Answer by Sasha for What is Gelfand-Tsetlin basis for an irreducible representation of sl(n)?

2011-06-24T05:03:08Z

Let $V$ denote the standard representation of $sl_3$. Then your $\Gamma_{1,1}$ is $V\otimes V^*/k$. To obtain a GT-basis we have to choose a flag of subspaces $0 \subset V_1 \subset V_2 \subset V_3 = V$ ($\dim V_i = i$) and restrict to $sl(V_i) \subset sl(V)$. First, let us take $U = V_2$. Then $V = U \oplus k$ (as $sl(U)$-module), hence $\Gamma = sl(U) + U + U^* + k$. Now if $e_1,e_2,e_3$ is a basis of $V$ such that $V_i = <e_j>_{j \le i}$ and $e^i$ is the dual basis of $V^*$ then $$ sl(U) = < e_1\otimes e^2, e_2\otimes e^1, e_1\otimes e^1 - e_2\otimes e^2>. $$ Further, $$ U = <e_1\otimes e^3, e_2\otimes e^3>,\ U^* = <e_3\otimes e^1, e_3\otimes e^2>,\ k = < e_1\otimes e^1 + e_2\otimes e^2 - 2e_3\otimes e^3 >. $$ So, collecting all these vectors you get the GT-basis.

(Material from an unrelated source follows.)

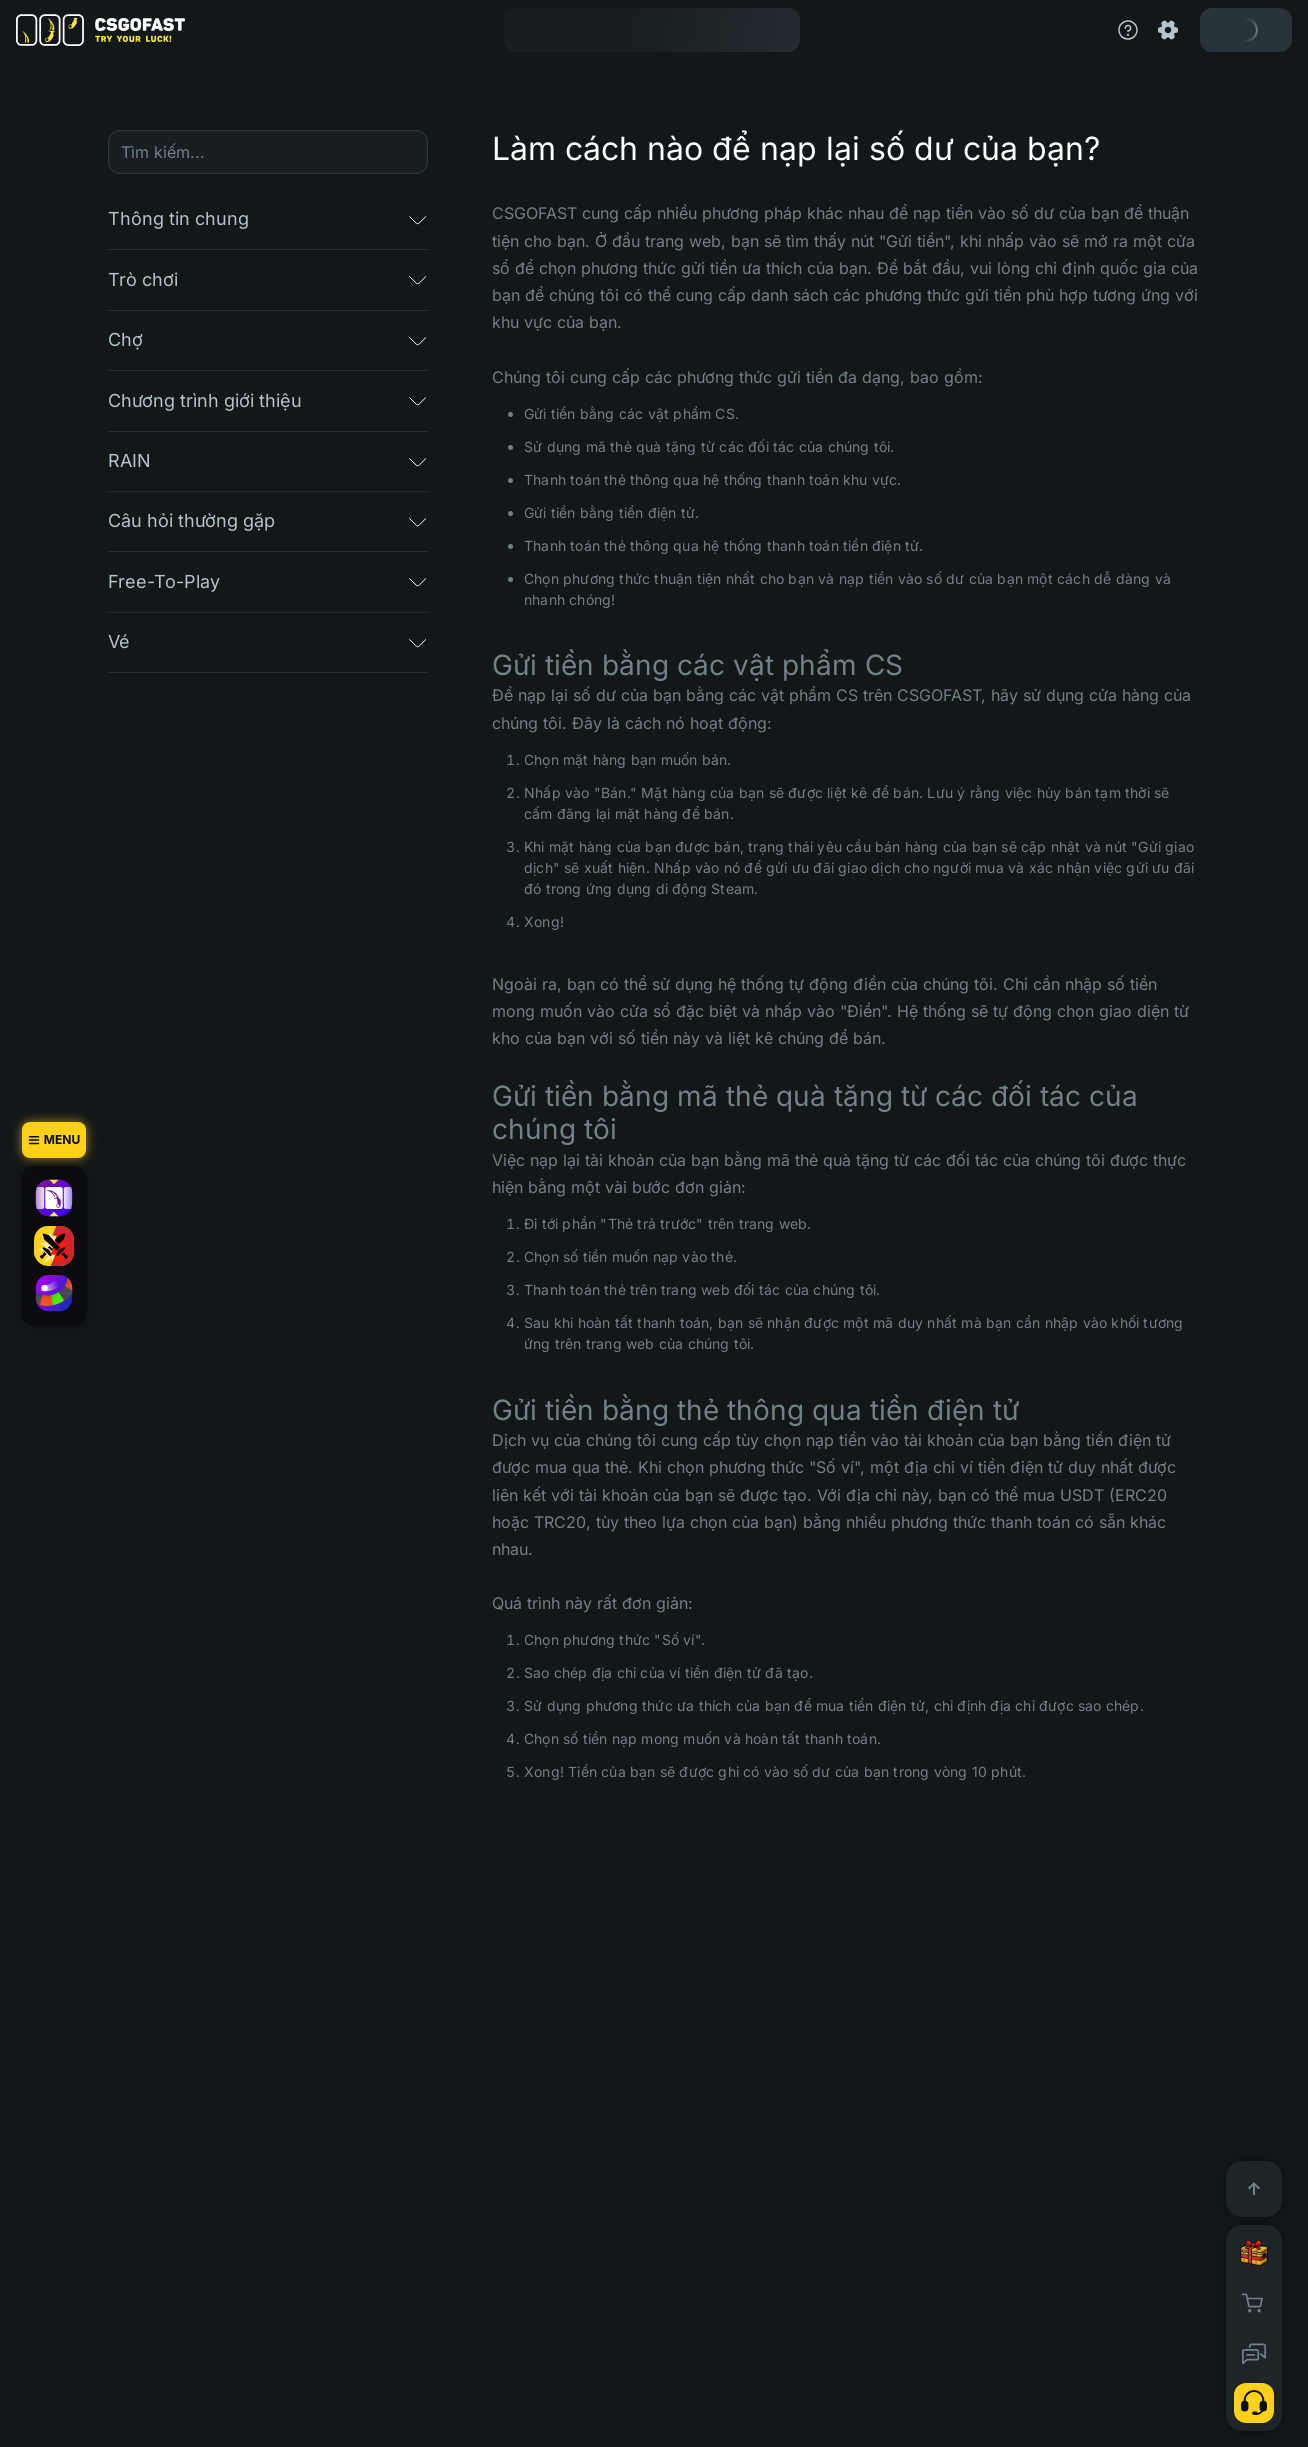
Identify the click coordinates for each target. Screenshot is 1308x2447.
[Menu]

Answer by Victor Protsak for What is Gelfand-Tsetlin basis for an irreducible representation of sl(n)?

2011-06-24T05:23:50Z

It's more common to talk about the GT basis of $\mathfrak{gl}_n$-modules. In the case of the adjoint representation, the first row of the GT scheme is $(1,0,\ldots,0,-1)$ and each subsequent row satisfies the interlacing condition, which implies that the left (resp, right) edge consists of a string of $1$s (resp $-1$s), followed by a string of $0$s (possibly empty), except that the bottom entry can be $1$ (resp $-1$) if all entries on the left (resp right) are $1$s (resp $-1$), and all other entries are zeros. It follows that the whole scheme can be reconstructed from the positions of the lowest $1$ along the left edge of the triangle and the lowest $-1$ along the right edge. They may occupy any of the $n$ possible rows/positions each, except that both cannot occur in the $n$th row, corresponding to the impossibility of the bottom entry being simultaneously $1$ and $-1.$

In your special case $n=3$ the diagrams will look like this:

$$ \begin{array}{rrrrr} 1 & & 0 & & -1\\ & 1 & & 0 & \\ & & 1 & & \end{array} \quad $$

(this is the highest weight; there are 7 more).